*** Opening AVAILABLE RECORDS ***

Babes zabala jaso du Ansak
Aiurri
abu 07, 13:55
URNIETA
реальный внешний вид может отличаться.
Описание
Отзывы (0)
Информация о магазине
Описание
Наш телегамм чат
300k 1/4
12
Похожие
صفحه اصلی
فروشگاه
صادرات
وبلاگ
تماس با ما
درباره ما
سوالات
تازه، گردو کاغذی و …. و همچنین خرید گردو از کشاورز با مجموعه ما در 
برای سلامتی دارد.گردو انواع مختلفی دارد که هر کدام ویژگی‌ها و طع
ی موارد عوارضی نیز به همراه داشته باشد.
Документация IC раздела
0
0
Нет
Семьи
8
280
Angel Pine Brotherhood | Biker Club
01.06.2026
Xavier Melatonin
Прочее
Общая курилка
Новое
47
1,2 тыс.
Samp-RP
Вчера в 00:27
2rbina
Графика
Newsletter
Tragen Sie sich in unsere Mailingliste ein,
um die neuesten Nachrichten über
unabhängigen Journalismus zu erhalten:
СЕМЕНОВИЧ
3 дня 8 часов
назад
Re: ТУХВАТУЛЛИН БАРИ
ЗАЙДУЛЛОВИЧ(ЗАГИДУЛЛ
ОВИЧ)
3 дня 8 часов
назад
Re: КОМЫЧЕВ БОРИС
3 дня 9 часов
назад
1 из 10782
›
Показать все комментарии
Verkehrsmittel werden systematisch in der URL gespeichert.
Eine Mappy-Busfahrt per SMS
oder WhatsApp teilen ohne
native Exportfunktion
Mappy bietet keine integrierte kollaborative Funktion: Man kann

*** Closing AVAILABLE RECORDS ***
*** Opening AVAILABLE RECORDS ***

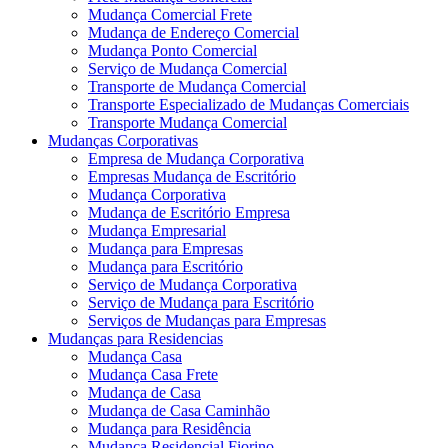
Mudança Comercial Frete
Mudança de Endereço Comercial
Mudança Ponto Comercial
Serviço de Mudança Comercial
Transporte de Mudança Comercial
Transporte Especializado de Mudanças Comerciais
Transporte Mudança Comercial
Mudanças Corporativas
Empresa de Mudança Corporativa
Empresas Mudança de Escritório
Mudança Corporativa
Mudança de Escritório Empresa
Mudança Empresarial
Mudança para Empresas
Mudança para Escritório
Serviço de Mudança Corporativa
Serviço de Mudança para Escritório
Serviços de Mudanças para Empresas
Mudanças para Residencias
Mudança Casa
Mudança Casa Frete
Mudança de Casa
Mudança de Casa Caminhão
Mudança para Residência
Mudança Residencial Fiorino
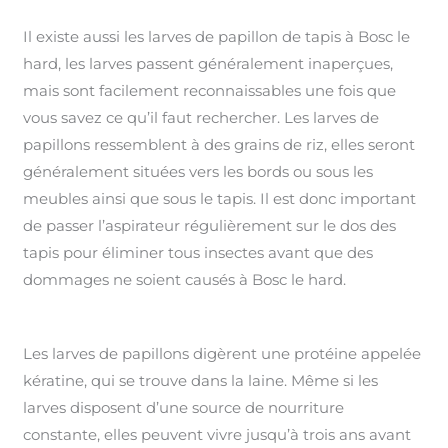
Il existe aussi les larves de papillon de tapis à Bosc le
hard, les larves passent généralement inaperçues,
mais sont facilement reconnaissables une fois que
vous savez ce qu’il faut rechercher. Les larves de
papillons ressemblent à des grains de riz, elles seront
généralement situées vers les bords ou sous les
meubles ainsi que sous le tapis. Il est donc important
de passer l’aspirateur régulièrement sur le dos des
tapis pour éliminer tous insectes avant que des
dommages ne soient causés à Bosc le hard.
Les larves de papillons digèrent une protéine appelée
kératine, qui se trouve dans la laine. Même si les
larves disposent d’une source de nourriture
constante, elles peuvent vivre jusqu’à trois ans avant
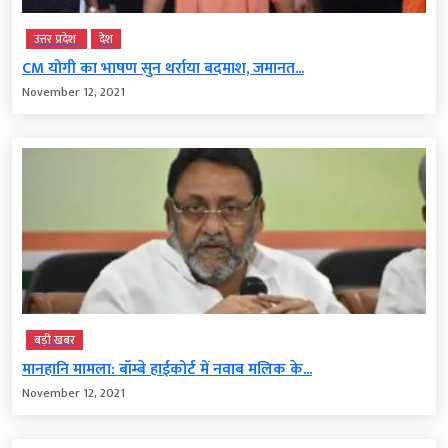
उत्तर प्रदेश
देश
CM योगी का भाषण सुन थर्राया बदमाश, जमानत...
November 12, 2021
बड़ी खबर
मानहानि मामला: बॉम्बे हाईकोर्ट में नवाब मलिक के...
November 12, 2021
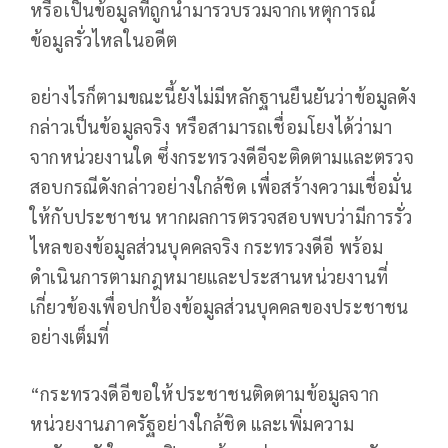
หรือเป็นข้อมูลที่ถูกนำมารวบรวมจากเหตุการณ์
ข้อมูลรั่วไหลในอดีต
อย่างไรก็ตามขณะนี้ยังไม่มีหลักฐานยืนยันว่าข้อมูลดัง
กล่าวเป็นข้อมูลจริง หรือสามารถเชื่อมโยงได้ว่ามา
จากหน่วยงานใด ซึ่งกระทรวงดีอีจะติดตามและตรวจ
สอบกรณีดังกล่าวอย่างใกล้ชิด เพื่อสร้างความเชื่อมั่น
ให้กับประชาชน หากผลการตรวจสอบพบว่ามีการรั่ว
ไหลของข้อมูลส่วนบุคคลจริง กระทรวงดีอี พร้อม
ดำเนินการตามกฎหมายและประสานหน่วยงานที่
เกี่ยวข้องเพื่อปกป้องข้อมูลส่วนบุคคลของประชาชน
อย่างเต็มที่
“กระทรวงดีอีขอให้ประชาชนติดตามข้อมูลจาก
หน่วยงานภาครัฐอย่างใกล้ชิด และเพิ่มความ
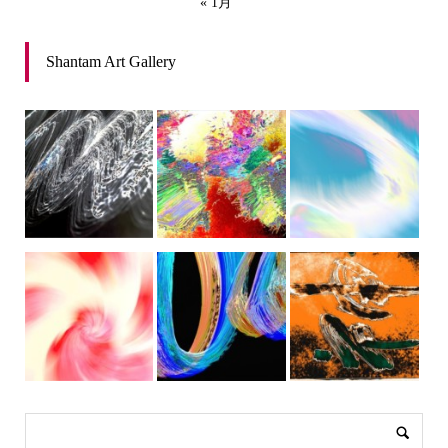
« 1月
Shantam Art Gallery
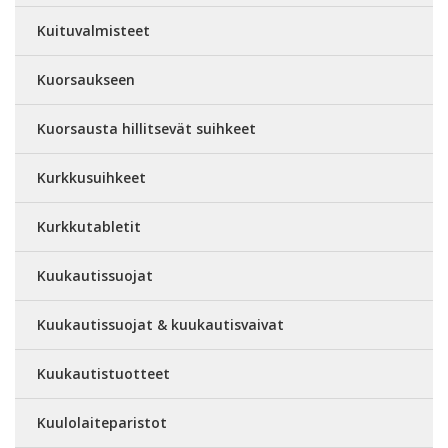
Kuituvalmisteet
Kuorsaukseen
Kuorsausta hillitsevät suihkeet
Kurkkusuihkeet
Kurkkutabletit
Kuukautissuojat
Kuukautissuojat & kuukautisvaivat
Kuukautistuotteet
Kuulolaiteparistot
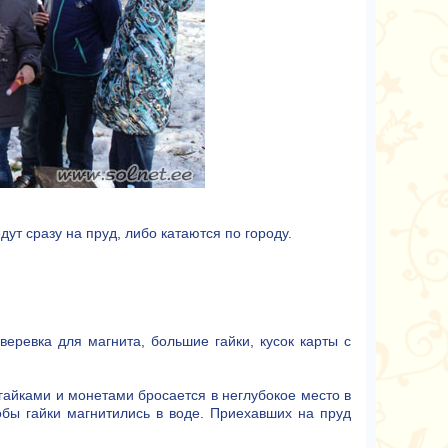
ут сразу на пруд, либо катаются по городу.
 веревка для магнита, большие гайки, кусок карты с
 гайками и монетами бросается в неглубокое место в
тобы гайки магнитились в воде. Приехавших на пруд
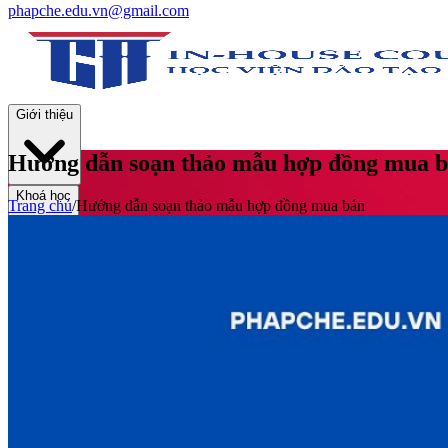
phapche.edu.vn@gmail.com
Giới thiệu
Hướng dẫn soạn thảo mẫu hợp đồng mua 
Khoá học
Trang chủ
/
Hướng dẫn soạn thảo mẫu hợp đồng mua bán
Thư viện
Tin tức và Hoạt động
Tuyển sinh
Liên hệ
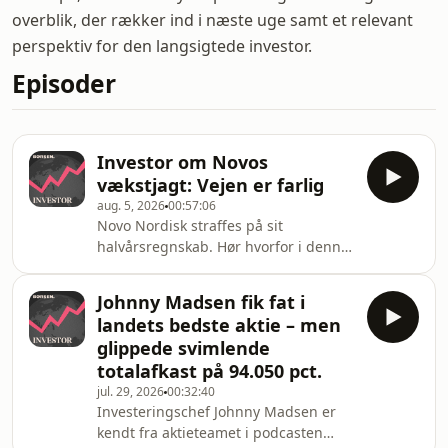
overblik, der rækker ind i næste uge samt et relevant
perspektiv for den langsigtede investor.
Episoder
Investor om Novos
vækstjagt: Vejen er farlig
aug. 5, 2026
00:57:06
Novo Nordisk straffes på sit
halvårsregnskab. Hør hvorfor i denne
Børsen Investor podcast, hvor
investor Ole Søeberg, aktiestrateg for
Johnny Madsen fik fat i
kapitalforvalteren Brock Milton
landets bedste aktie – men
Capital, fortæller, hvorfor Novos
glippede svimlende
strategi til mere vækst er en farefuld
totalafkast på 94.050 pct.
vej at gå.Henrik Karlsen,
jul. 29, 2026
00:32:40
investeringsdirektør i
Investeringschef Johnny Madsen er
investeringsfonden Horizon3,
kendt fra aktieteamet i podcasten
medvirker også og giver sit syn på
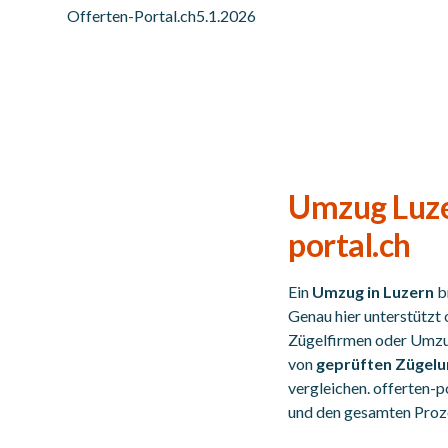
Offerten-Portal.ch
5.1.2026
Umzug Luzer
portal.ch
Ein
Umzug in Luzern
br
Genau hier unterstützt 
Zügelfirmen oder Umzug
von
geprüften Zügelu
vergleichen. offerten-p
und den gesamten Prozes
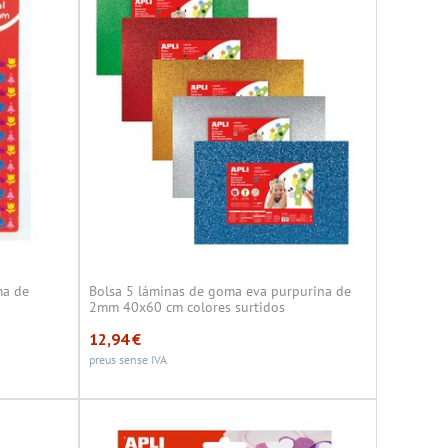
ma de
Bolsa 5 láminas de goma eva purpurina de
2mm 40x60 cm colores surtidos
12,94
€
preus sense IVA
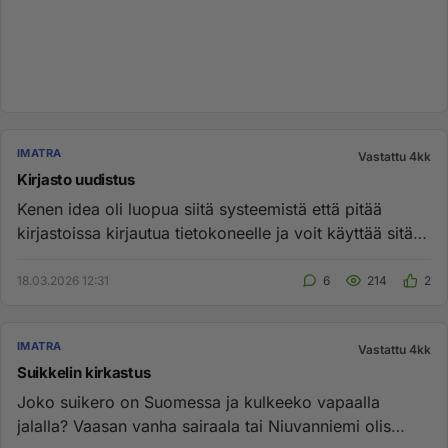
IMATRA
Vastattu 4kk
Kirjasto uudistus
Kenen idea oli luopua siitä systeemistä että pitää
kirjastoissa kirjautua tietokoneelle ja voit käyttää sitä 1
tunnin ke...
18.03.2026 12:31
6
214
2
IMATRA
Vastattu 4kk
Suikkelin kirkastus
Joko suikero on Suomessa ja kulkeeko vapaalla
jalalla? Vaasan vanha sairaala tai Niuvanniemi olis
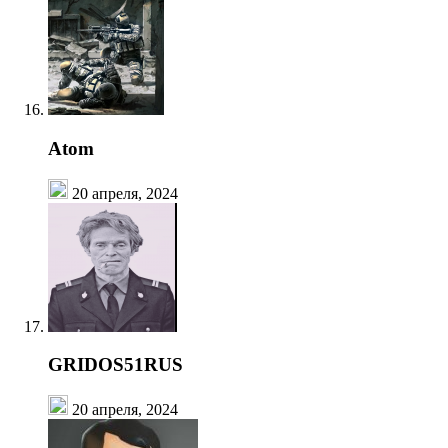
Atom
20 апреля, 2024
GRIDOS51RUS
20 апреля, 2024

*** Closing AVAILABLE RECORDS ***
*** Opening AVAILABLE RECORDS ***

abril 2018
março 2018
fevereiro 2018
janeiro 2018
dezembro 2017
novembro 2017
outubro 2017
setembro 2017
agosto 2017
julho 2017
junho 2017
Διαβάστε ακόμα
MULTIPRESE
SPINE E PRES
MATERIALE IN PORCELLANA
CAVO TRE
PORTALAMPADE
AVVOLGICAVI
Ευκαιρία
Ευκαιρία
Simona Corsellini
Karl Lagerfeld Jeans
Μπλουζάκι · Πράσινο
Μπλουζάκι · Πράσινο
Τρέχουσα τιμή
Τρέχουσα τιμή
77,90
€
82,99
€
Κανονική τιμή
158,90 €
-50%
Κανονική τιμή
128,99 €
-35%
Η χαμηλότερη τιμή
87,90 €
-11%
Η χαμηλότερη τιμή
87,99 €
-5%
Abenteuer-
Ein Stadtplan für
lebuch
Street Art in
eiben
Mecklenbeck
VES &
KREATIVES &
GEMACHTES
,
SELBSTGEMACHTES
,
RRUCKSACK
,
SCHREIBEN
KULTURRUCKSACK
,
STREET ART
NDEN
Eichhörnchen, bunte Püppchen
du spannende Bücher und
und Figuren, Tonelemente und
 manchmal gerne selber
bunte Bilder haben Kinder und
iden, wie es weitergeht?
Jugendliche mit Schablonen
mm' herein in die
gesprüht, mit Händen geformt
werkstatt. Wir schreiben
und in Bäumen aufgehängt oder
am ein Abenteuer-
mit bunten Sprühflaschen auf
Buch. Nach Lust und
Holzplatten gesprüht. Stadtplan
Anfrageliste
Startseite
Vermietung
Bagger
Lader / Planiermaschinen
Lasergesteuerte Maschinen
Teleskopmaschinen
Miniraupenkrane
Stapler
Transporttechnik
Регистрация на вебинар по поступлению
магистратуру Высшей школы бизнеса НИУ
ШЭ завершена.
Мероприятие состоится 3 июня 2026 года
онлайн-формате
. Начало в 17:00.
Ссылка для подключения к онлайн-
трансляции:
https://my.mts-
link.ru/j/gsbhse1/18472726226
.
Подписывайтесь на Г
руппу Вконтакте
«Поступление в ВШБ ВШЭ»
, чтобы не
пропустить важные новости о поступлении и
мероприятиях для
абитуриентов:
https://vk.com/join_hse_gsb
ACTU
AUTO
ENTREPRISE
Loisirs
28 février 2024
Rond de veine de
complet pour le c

*** Closing AVAILABLE RECORDS ***

- EXERCISE:
What you return from the records above should be exactly everything from the line with "Empresa de Mudança Corporativa" down to the line with "vous savez ce", both kept, and no pictures.

- EXERCISE RESPONSE:
Empresa de Mudança Corporativa
Empresas Mudança de Escritório
Mudança Corporativa
Mudança de Escritório Empresa
Mudança Empresarial
Mudança para Empresas
Mudança para Escritório
Serviço de Mudança Corporativa
Serviço de Mudança para Escritório
Serviços de Mudanças para Empresas
Mudanças para Residencias
Mudança Casa
Mudança Casa Frete
Mudança de Casa
Mudança de Casa Caminhão
Mudança para Residência
Mudança Residencial Fiorino
Il existe aussi les larves de papillon de tapis à Bosc le
hard, les larves passent généralement inaperçues,
mais sont facilement reconnaissables une fois que
vous savez ce qu’il faut rechercher. Les larves de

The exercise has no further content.